**Your goal**
Check every line below for the string "need". Copy the ones that have it.

**Source records**

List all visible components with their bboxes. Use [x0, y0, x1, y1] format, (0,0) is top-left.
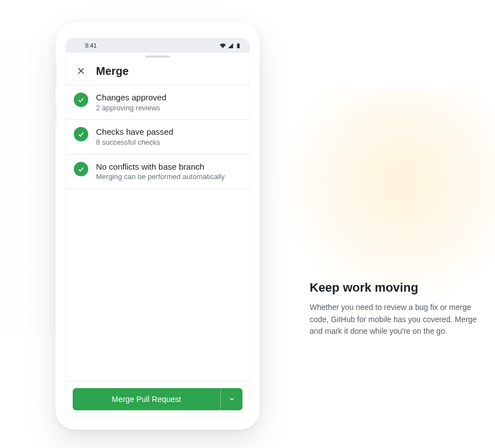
merge-pull-request-button[interactable]: Merge Pull Request [73, 388, 220, 410]
check-icon [74, 93, 88, 107]
sheet-title: Merge [96, 65, 129, 78]
status-row-checks[interactable]: Checks have passed 8 successful checks [66, 120, 249, 154]
marketing-heading: Keep work moving [310, 281, 482, 295]
wifi-icon [220, 43, 226, 49]
cellular-icon [228, 43, 234, 49]
status-row-conflicts[interactable]: No conflicts with base branch Merging ca… [66, 155, 249, 189]
marketing-body: Whether you need to review a bug fix or … [310, 302, 482, 338]
status-title: Checks have passed [96, 126, 173, 138]
sheet-handle[interactable] [66, 53, 249, 60]
battery-icon [235, 43, 241, 49]
status-title: No conflicts with base branch [96, 161, 225, 172]
status-subtitle: 8 successful checks [96, 138, 173, 147]
merge-status-list: Changes approved 2 approving reviews Che… [66, 85, 249, 189]
close-button[interactable] [74, 64, 88, 78]
sheet-footer: Merge Pull Request [66, 381, 249, 417]
status-bar: 9:41 [66, 38, 249, 53]
status-subtitle: Merging can be performed automatically [96, 172, 225, 182]
status-time: 9:41 [85, 42, 97, 49]
status-title: Changes approved [96, 92, 166, 103]
status-subtitle: 2 approving reviews [96, 104, 166, 113]
check-icon [74, 162, 88, 176]
check-icon [74, 127, 88, 141]
chevron-down-icon [228, 395, 236, 403]
phone-screen: 9:41 Merge [65, 38, 250, 418]
close-icon [77, 67, 85, 75]
marketing-copy: Keep work moving Whether you need to rev… [310, 281, 482, 338]
status-icons [220, 43, 241, 49]
merge-options-button[interactable] [220, 388, 243, 410]
phone-mockup: 9:41 Merge [55, 22, 260, 430]
status-row-approved[interactable]: Changes approved 2 approving reviews [66, 85, 249, 120]
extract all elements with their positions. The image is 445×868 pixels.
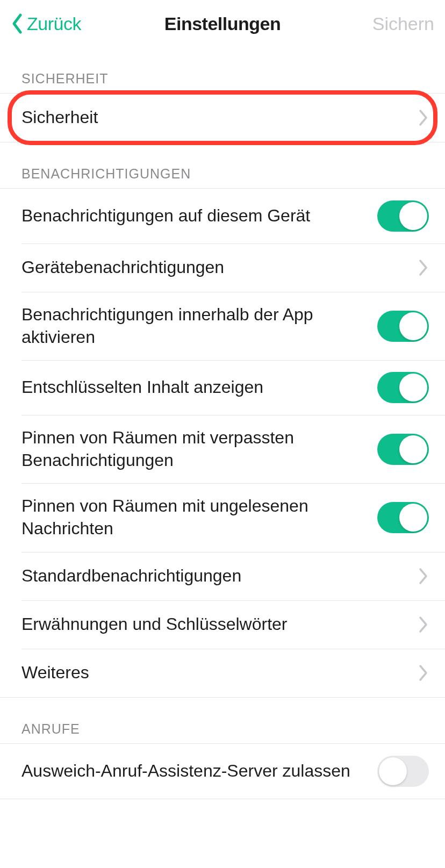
row-default-notifications[interactable]: Standardbenachrichtigungen [0,552,445,600]
row-label: Weiteres [21,662,418,684]
section-header-calls: ANRUFE [0,698,445,743]
row-security[interactable]: Sicherheit [0,94,445,142]
back-button[interactable]: Zurück [11,13,107,34]
save-button[interactable]: Sichern [338,13,434,34]
row-label: Benachrichtigungen innerhalb der App akt… [21,304,377,348]
row-label: Ausweich-Anruf-Assistenz-Server zulassen [21,760,377,783]
chevron-right-icon [418,109,429,127]
row-label: Entschlüsselten Inhalt anzeigen [21,376,377,399]
toggle-notifications-device[interactable] [377,200,429,232]
row-label: Sicherheit [21,106,418,129]
toggle-inapp-notifications[interactable] [377,311,429,342]
chevron-left-icon [11,13,24,34]
section-header-notifications: BENACHRICHTIGUNGEN [0,142,445,188]
row-show-decrypted[interactable]: Entschlüsselten Inhalt anzeigen [0,360,445,415]
row-label: Erwähnungen und Schlüsselwörter [21,613,418,636]
notifications-list: Benachrichtigungen auf diesem Gerät Gerä… [0,188,445,698]
toggle-pin-unread[interactable] [377,502,429,533]
toggle-show-decrypted[interactable] [377,372,429,403]
chevron-right-icon [418,664,429,682]
row-device-notifications[interactable]: Gerätebenachrichtigungen [0,243,445,292]
row-label: Benachrichtigungen auf diesem Gerät [21,205,377,227]
row-label: Standardbenachrichtigungen [21,565,418,587]
security-list: Sicherheit [0,93,445,142]
calls-list: Ausweich-Anruf-Assistenz-Server zulassen [0,743,445,799]
row-label: Pinnen von Räumen mit verpassten Benachr… [21,427,377,471]
row-pin-missed[interactable]: Pinnen von Räumen mit verpassten Benachr… [0,415,445,483]
chevron-right-icon [418,615,429,634]
row-pin-unread[interactable]: Pinnen von Räumen mit ungelesenen Nachri… [0,483,445,551]
row-label: Pinnen von Räumen mit ungelesenen Nachri… [21,495,377,540]
section-header-security: SICHERHEIT [0,47,445,93]
row-notifications-device[interactable]: Benachrichtigungen auf diesem Gerät [0,189,445,243]
row-mentions-keywords[interactable]: Erwähnungen und Schlüsselwörter [0,600,445,649]
row-other[interactable]: Weiteres [0,649,445,697]
chevron-right-icon [418,567,429,585]
page-title: Einstellungen [107,13,338,34]
back-label: Zurück [27,13,81,34]
chevron-right-icon [418,259,429,277]
row-label: Gerätebenachrichtigungen [21,256,418,279]
row-fallback-call-assist[interactable]: Ausweich-Anruf-Assistenz-Server zulassen [0,744,445,799]
toggle-pin-missed[interactable] [377,434,429,465]
row-inapp-notifications[interactable]: Benachrichtigungen innerhalb der App akt… [0,292,445,360]
nav-bar: Zurück Einstellungen Sichern [0,0,445,47]
toggle-fallback-call-assist[interactable] [377,756,429,787]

**Solution**
marketing-body: Whether you need to review a bug fix or … [310, 302, 482, 338]
marketing-copy: Keep work moving Whether you need to rev… [310, 281, 482, 338]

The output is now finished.